Древний пасечник испуганно поднял глазки, обиженно заморгал. Потом сунул ручку в аккуратный накладной кармашек на пузе:
– Тьфу! Вот привяжался… Да жабирай!
Будто холодный камешек лег в сухую ладонь Данилы. Свищовский перстень, похожий на крупную муху, замершую в морщинистом куске черного льда, привычно скользнул на указательный перст… ох, сладкое чувство крылатости в правой руке! Абсолютная свобода удара. Снова отрастают невидимые железные когти… Данила восхищенно посмотрел на собственную руку, будто не узнавая: сколько убийственной мощи – кажется, голубые искры вот-вот затрещат меж пальцев! Я вновь повелитель железного врана!
Быстро повернул камень – ох! Сладко защекотало ладонь – забытое ощущение: незримая нить протянулась от сжатого Данькиного кулака куда-то вдаль, за десятки верст – там, на рее брошенного, замершего на отмели купеческого коча по-прежнему сидела, спрятав плоскую голову под стальное крыло, ужасная черная птица…
Просыпайся, пернатый друг! – ухмыльнулся Данька, напрягаясь и будто подтаскивая железного ворона к себе – как тяжелый воздушный змей на металлическом тросике. И вот – потекли по нити горячие волны, мягкими толчками передаваясь в Данькину руку, жарко онемевшую почти по локоть: ворон проснулся. Он летит к хозяину.
Данька прикрыл глаза: и вдруг… увидел свою птицу. Мрачную молнию над вогнутым зеркалом воды. Видение было ясным и отчетливым, но – кратким, как сухой проблеск фотовспышки: только контуры и тени, никакой цветности. Вода и птица – и снова темнота перед глазами.
Когда он раздвинул ресницы и огляделся, Посуха уже не было на корме. Ушел беспокойный старичок.
V
Бывший главарь разбойничьей ватаги, а ныне просто главный наследников кормчий Стыря едва не выронил из цепких клешней деревянное кормило «Будимира».
– Княжич! Ты чуешь?
Княжич Зверко кивнул. Он именно чуял: еще не мог слышать странный ноющий звук, похожий на плач сотни болезненных волынок. Но уже уловил невнятную, тревожную вибрацию в воздухе. Недобрую дрожь, долетевшую из-за холмов, мирно зеленевших прямо по курсу.

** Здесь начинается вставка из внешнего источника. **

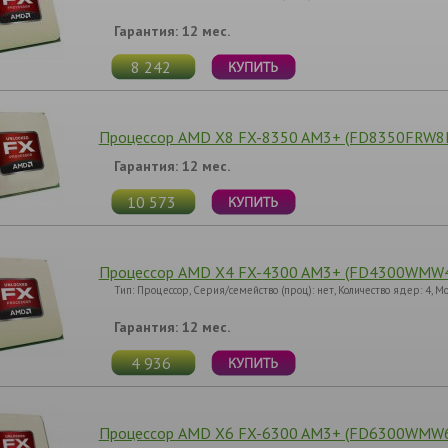
Гарантия: 12 мес.
8 242
Процессор AMD X8 FX-8350 AM3+ (FD8350FRW8K
Гарантия: 12 мес.
10 573
Процессор AMD X4 FX-4300 AM3+ (FD4300WMW4
Тип: Процессор, Серия/семейство (проц): нет, Количество ядер: 4, М
Гарантия: 12 мес.
4 936
Процессор AMD X6 FX-6300 AM3+ (FD6300WMW6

Тут Зверко увидел, что у Стыри мелко подрагивают руки.
– Я знаю этот позвук, – сказал кормчий. – Это Чурила. Впереди из-за широкого поворота выплывали Присады Висохолма – редкие домики среди сплошных лугов. «Странно, – подумал наследеник, – травокос начался, а здешние мужики медлят». На лугах не было ни одного косаря. Тьфу, что за вонь – сладковатая, тошнотворная…
– Я знаю этот смрад, – сказал кормчий Стыря. – Здесь был Чурила.
Кончились луга, показался задымленный висохолмский пригород – ветряки да голубятни в рыхлой зелени вишневых садов. А вот и городище: на крутом холме прочернела древняя, опаленная частыми вражьими приступами каменная стена с изрубленным бревенчатым насадом – за много лет бревна измочалились, побурели от крови, обросли колючим наростом обломанных стрел. Вот он, легендарный Висохолм, пограничный город Залесской Руси. Слава Богу, все в порядке. Укрепления целы, неприятельской армии не видать, а вон и людишки белыми пятнышками мелькают у пристани…
И вдруг наследник испугался.
Что-то не так. Что-то чуждое, нерусское было во внешности городища. Зверко быстро посмотрел в ту сторону, куда указывала загорелая рука кормчего. Прямо из середины укрепленного кремля в нежно-голубое небо торчало нечто. Пока невысокое, еще недостроенное. Чернокаменное, изукрашенное рогатыми статуями, желтыми цветами и мутно-золотистыми побрякушками. Ветер донес с того берега… музыку. Все тот же ноющий плач – только теперь он усилился, оброс медным шорохом бубенцов и ритмичным потрескиваньем гремушек… Звуки долетают именно оттуда, из непонятного сооружения с блестящими рогами на чешуйчатой крыше.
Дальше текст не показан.